In Paris last week a deaf old professor with a long beard was buying newspapers, searching them anxiously for news from Germany. He was Leon Charles Albert Calmette, 68, who with Veterinary Surgeon Alphonse Guerin developed Bacillus Calmette-Guerin, commonly called BCG vaccine, for tuberculosis immunity (TIME, Aug. 4, 1930 et ante). Year and a half ago 76 infants in Lübeck died after administration of BCG. Last week three Lübeck doctors and a nurse were on trial for manslaughter and criminal negligence. Question to be answered at the trial: Could the vaccine have become virulent without outside interference, or was bungling of its administration responsible for the deaths?

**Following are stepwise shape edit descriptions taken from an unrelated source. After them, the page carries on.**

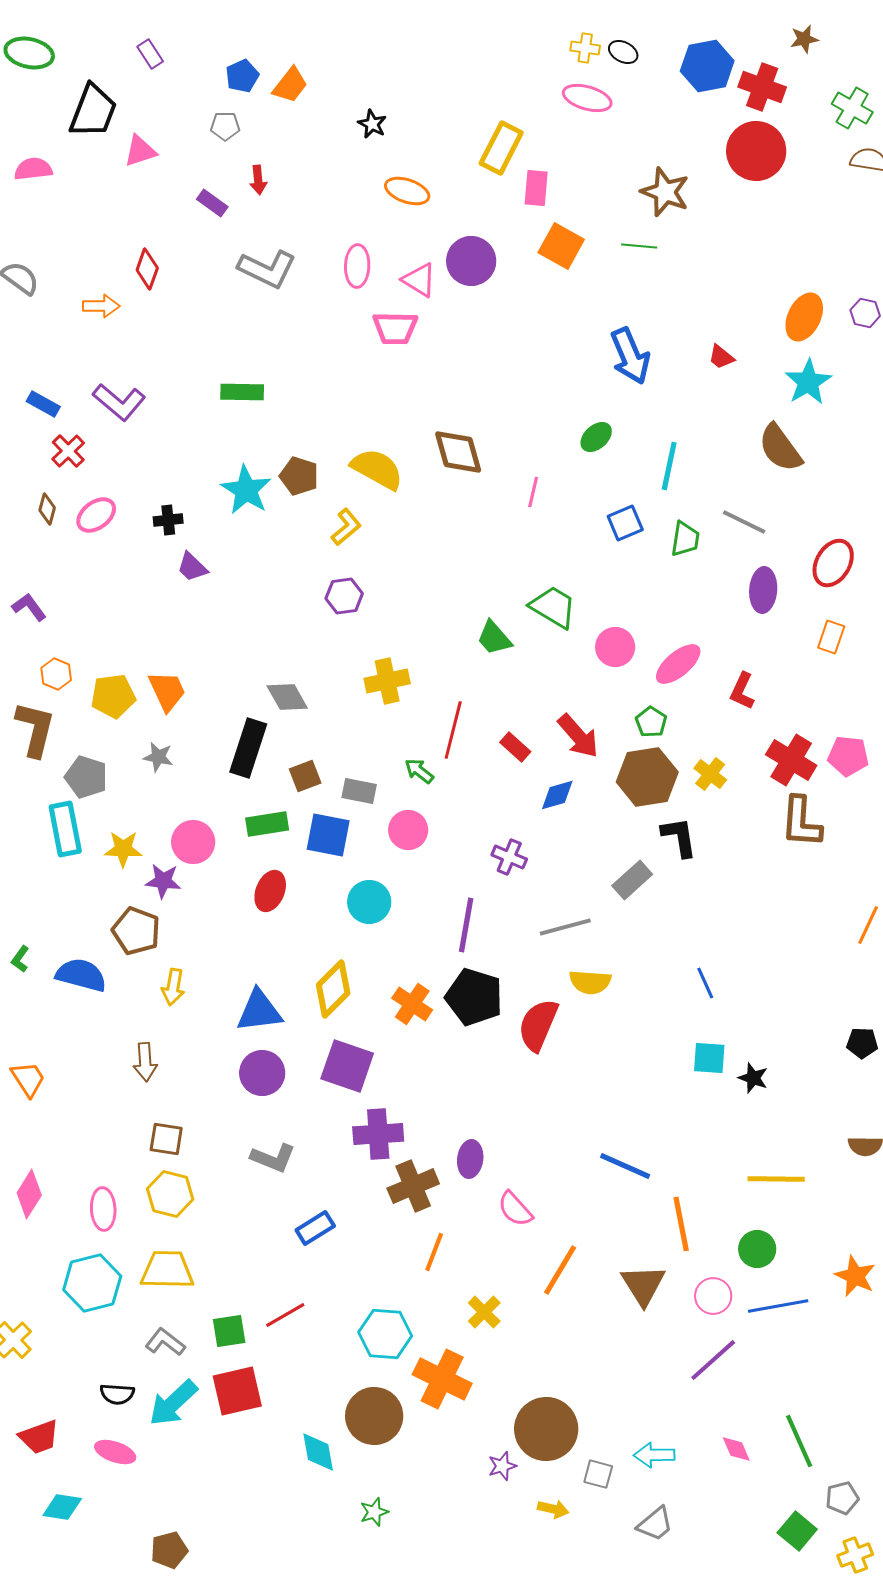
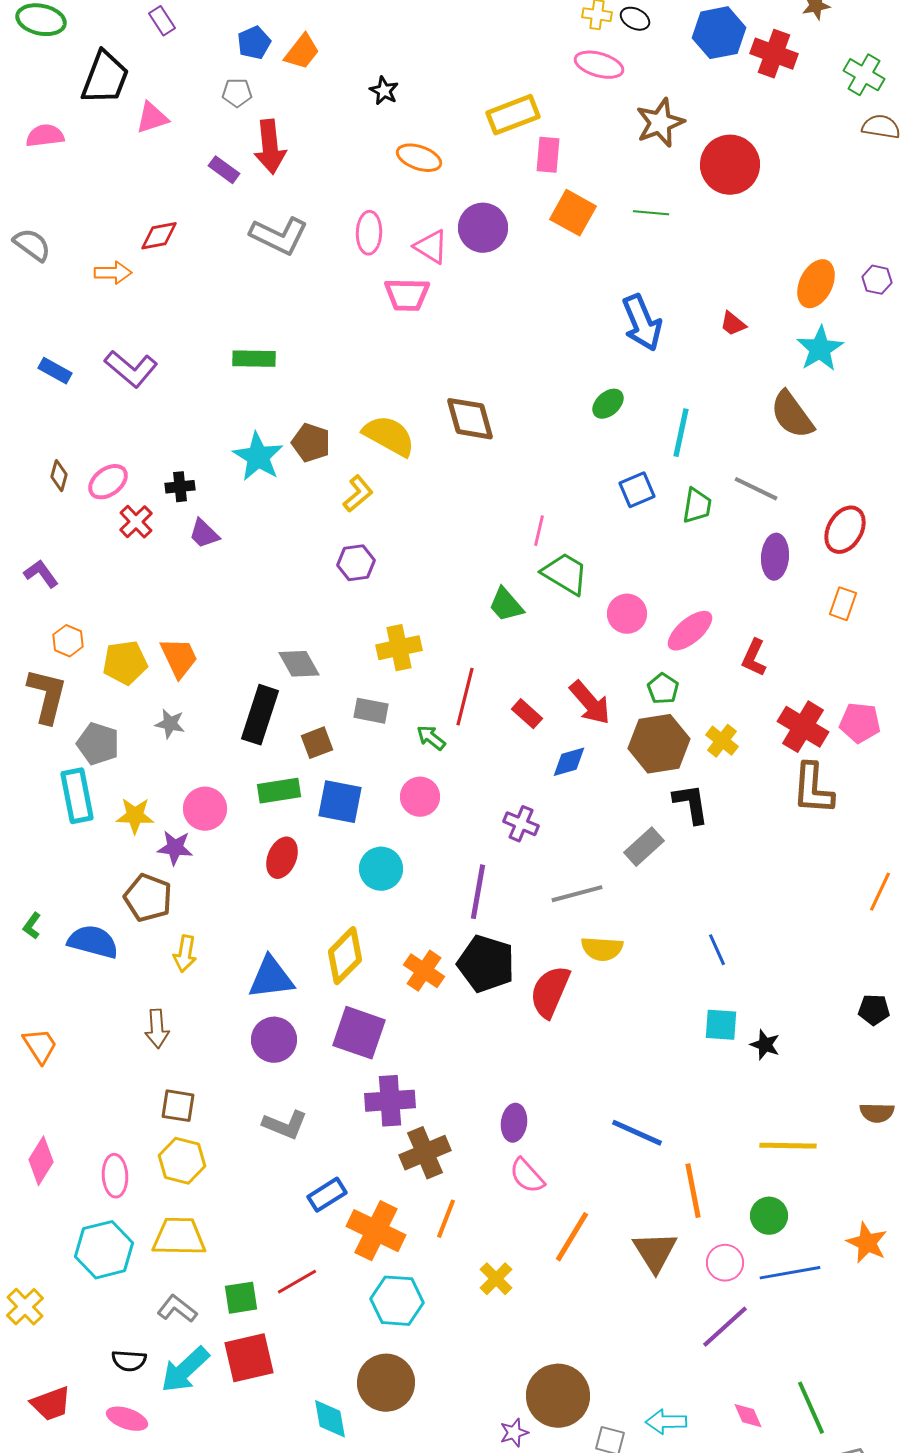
yellow rectangle: (501, 148) -> (513, 115), turned 42
red circle: (756, 151) -> (730, 165), moved
red arrow: (258, 180) -> (270, 147), size x1.8
brown star: (665, 192) -> (660, 123), moved, turned 30
red diamond: (147, 269) -> (159, 236), turned 60
red cross: (68, 451) -> (136, 522), moved
pink line: (533, 492) -> (539, 531), moved
gray rectangle: (359, 791) -> (371, 711), moved
purple ellipse: (470, 1159) -> (514, 1123), moved
orange cross: (442, 1379) -> (376, 1231), moved

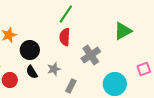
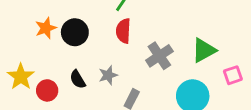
green triangle: (123, 31) -> (204, 50), moved
black circle: (30, 50) -> (75, 32), moved

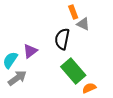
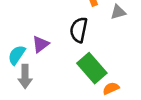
gray triangle: (83, 24) -> (118, 12), moved, turned -40
gray arrow: (17, 78) -> (25, 76), turned 126

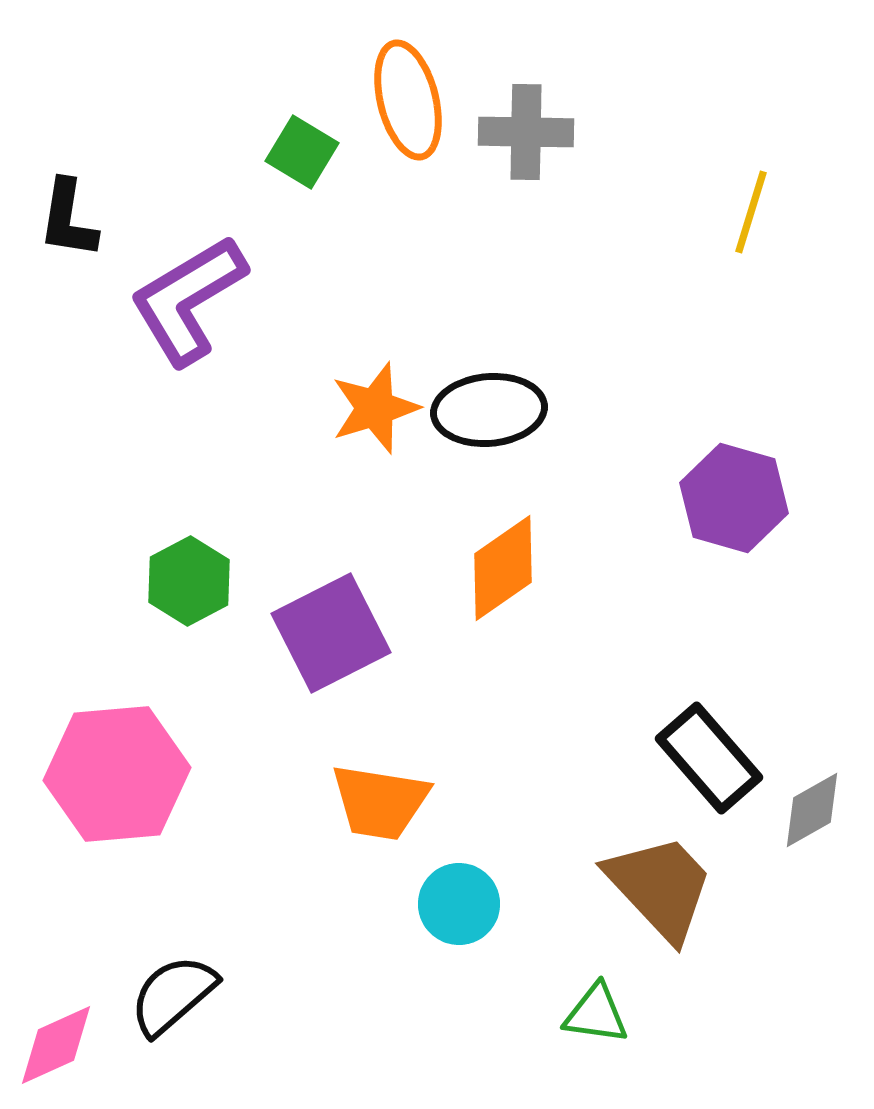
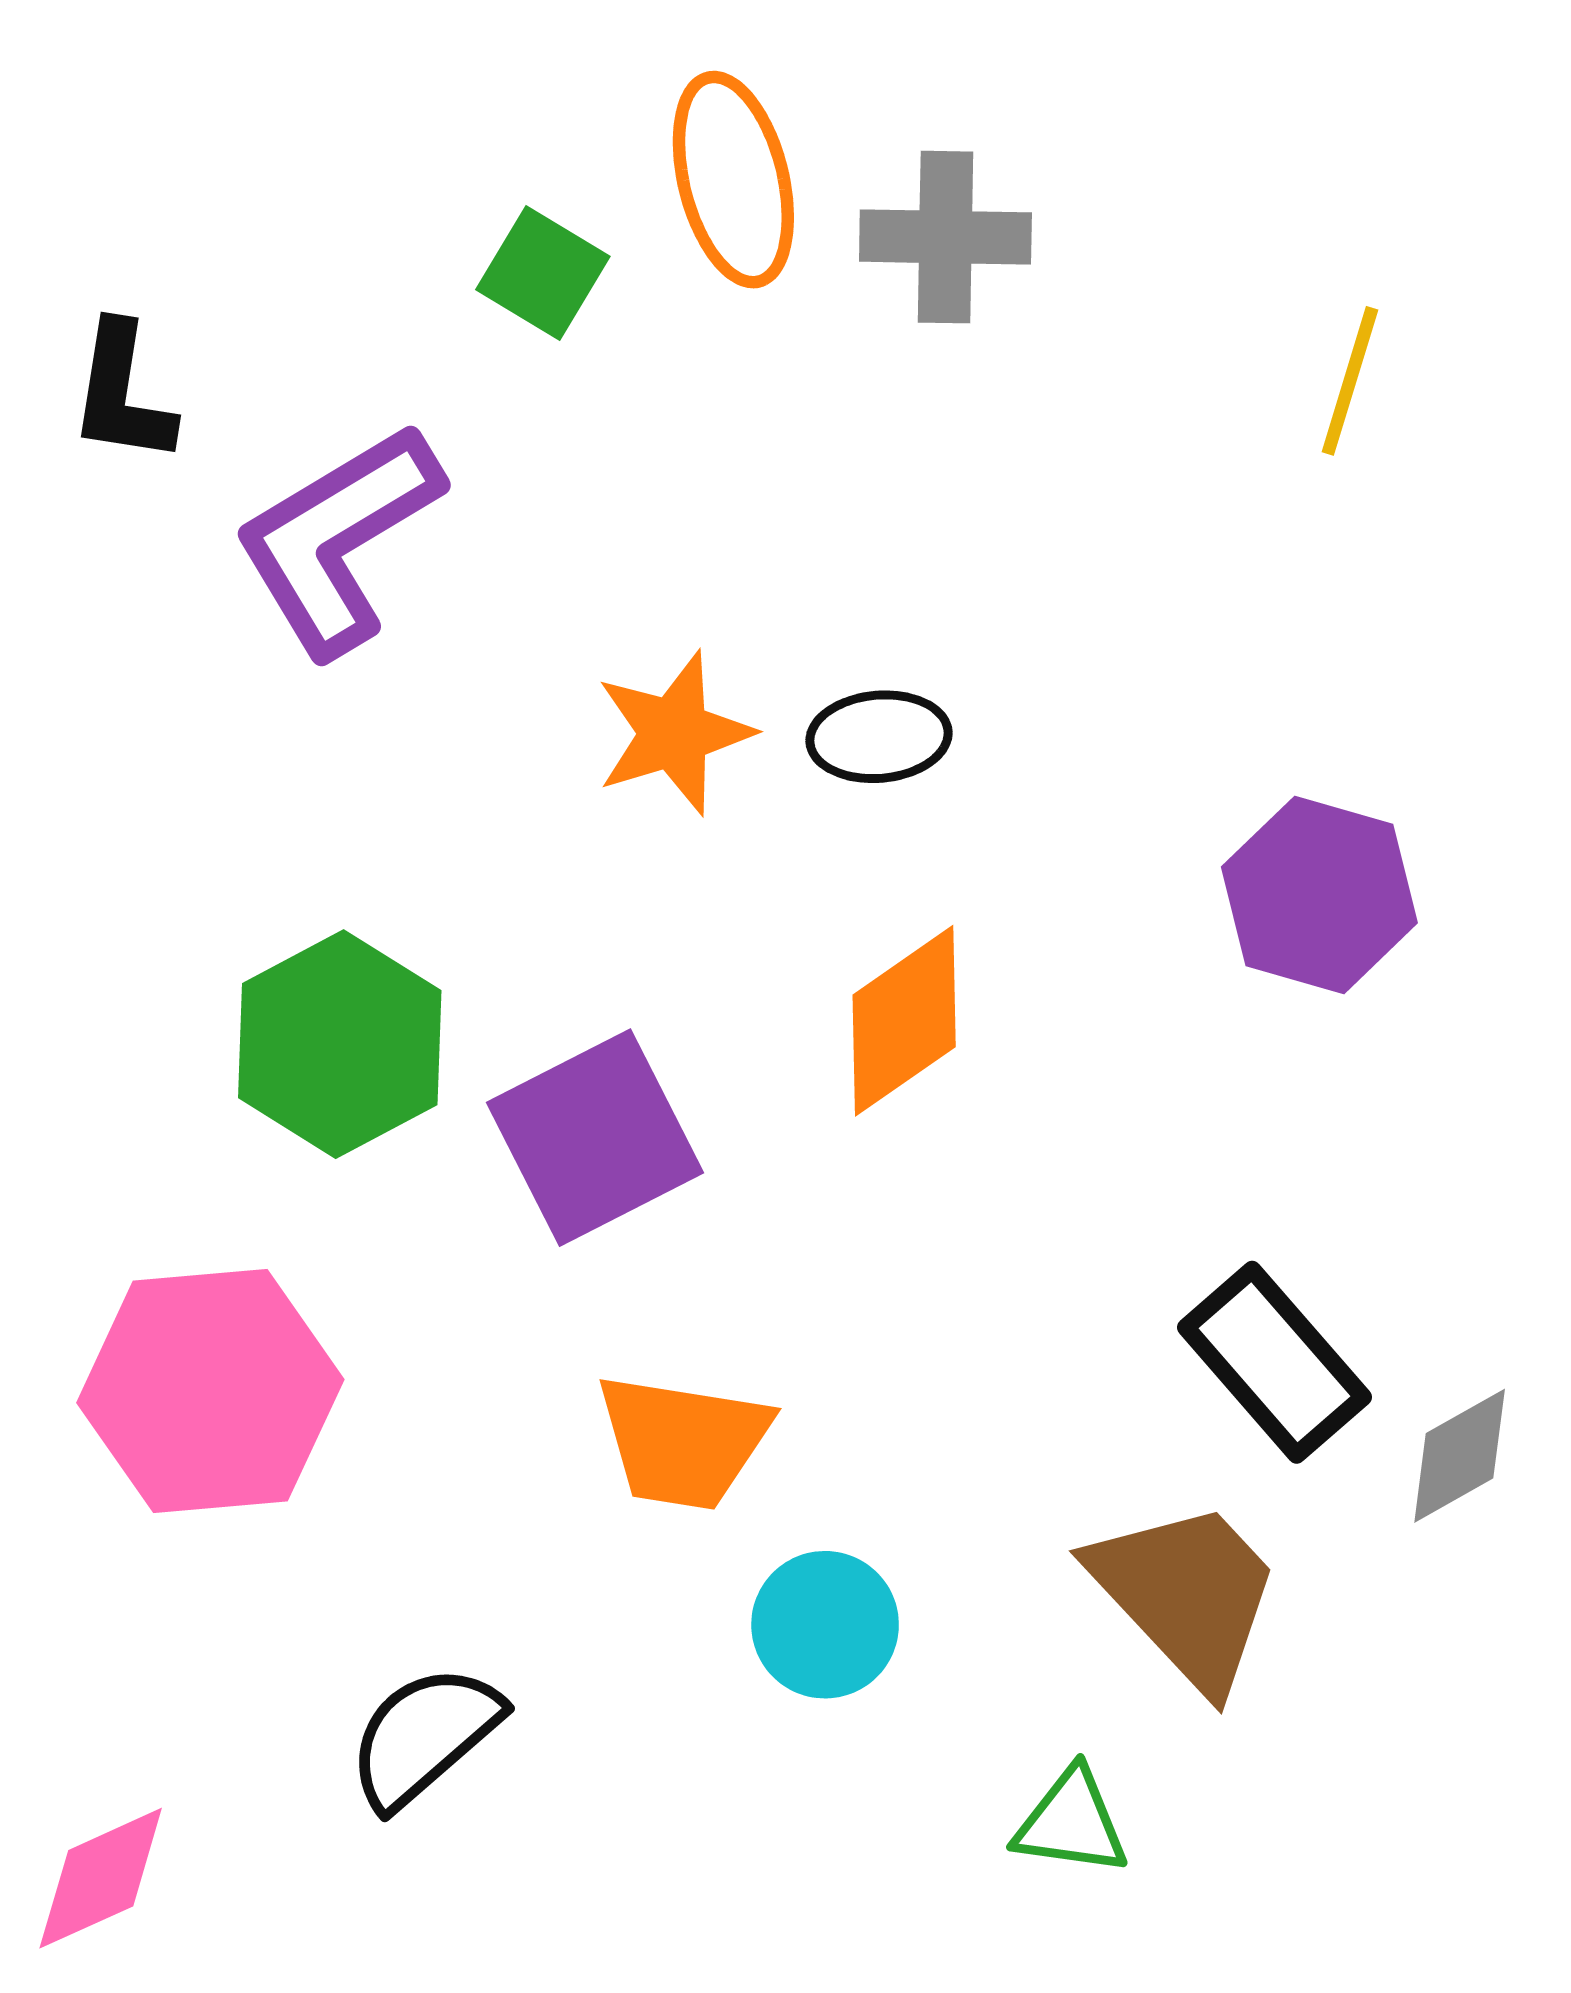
black ellipse: (489, 410) -> (879, 737), size x0.7
green hexagon: (189, 581) -> (340, 1044), size x1.4
black semicircle: (173, 995) -> (424, 1736), moved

Professor Calmette has no doubt that his vaccine is harmless. It is prepared from living bovine tuberculosis germs. The germs are cultured for many germ generations in glycerinated ox-gall until they become non-virulent. If fed to infants in three doses during the first ten days of life, the vaccine is supposed to immunize them against tuberculosis. Dr. William Hallock Park, director of the New York civic health laboratories, has certified Dr. Calmette's claims. Last week he said: "We have not had a single accident in the use of the vaccine." Nearly 400,000 French babies and 70,000 Rumanian babes have been given the vaccine. The Hygiene Commission of the League of Nations has declared BCG harmless. But many bacteriologists have continued to insist that the live germs cause rather than prevent tuberculosis. Last week both sides in the controversy looked toward Lübeck for substantiation of their claims.

A State commission investigated the 76 deaths at Lübeck, held they were due to "omission of laboratory precautions" in preparing the vaccine. At the trial Professor Georg Deycke, director of the Lübeck municipal hospital, sought to take all the blame. He said his belief in the usefulness of BCG was "a scientific error," declared subsequent tests had convinced him that the vaccine was a perfect means of introducing tuberculosis into the bodies of the vaccinated children. Weeping, he begged that the other three defendants be freed, said the judges need feel no scruples in taking his life: "I have often wished during the last 18 months that night would break over me."

Dr. Ernst Alstaedt, chief of Lübeck's board of health, who sanctioned use of the vaccine, promptly denied that it was harmful. Other witnesses testified that the labels sometimes slipped off the cultures and that they might have been put back on the wrong containers. This the accused nurse, Anna Schütze, denied. Professor Wilhelm Kolle, a witness, lost his patience, shouted: "These attacks against Dr. Calmette are abominable! It is impossible for me not to protest, because these accusations are brought against a savant of spotless reputation but who happens to be a Frenchman!"

Last week parents of the dead Lübeck children, who had attended every session of court, grew weary of arguments. As a lawyer attempted to defend the Calmette vaccine they filled the courtroom with shouts, temporarily broke up the trial.